Stored data entries:
↓↓↓

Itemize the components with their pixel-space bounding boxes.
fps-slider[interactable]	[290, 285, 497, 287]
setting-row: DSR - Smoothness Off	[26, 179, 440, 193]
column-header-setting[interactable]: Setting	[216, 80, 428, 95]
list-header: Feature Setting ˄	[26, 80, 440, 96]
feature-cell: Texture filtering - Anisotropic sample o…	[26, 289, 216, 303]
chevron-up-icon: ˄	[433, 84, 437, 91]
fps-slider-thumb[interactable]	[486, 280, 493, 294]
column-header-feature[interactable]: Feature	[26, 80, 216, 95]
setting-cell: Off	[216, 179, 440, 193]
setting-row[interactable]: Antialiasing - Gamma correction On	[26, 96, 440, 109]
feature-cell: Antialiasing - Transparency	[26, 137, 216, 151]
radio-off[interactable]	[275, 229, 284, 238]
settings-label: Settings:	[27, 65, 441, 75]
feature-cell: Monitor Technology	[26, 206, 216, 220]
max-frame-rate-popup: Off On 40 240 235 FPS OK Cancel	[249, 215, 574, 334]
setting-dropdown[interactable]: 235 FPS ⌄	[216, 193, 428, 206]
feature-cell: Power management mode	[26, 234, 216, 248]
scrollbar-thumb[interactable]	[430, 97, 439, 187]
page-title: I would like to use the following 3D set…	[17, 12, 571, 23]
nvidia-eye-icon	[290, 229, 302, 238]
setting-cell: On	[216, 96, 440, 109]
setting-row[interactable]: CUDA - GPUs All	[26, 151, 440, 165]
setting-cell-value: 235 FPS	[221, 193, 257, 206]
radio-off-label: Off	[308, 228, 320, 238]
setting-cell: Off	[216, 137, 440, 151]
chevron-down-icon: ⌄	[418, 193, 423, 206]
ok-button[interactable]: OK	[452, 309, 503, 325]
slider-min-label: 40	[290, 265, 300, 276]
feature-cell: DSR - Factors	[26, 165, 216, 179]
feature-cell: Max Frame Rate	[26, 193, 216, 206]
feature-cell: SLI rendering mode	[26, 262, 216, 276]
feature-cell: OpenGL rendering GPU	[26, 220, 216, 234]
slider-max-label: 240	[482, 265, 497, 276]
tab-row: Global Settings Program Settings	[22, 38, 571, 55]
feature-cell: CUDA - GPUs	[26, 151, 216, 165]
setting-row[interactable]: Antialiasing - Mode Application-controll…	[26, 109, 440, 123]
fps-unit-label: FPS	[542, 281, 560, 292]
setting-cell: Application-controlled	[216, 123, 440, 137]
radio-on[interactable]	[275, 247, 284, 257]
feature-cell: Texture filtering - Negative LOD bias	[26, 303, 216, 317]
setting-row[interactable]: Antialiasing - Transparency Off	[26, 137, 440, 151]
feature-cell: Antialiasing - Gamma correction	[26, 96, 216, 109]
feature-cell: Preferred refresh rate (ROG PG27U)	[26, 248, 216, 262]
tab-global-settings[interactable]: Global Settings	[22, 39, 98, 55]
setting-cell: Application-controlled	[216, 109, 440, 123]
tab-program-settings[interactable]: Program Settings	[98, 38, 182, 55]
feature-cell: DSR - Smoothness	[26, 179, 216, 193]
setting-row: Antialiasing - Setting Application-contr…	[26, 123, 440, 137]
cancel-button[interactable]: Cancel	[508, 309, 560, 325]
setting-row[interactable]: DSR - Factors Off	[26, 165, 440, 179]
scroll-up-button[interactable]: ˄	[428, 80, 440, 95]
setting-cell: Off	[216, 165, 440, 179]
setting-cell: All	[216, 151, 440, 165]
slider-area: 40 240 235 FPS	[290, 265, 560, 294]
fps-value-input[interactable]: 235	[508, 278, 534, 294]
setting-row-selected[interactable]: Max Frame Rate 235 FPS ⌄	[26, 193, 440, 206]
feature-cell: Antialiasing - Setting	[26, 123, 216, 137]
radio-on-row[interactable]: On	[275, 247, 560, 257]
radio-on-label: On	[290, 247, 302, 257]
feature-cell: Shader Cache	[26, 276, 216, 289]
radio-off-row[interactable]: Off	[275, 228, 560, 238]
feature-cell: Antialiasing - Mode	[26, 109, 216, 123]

↑↑↑

**AIM OF THE EXERCISE:** Match on "button": copy every line in the records that has it.

**EXERCISE SOLUTION:**
ok-button[interactable]: OK	[452, 309, 503, 325]
cancel-button[interactable]: Cancel	[508, 309, 560, 325]
scroll-up-button[interactable]: ˄	[428, 80, 440, 95]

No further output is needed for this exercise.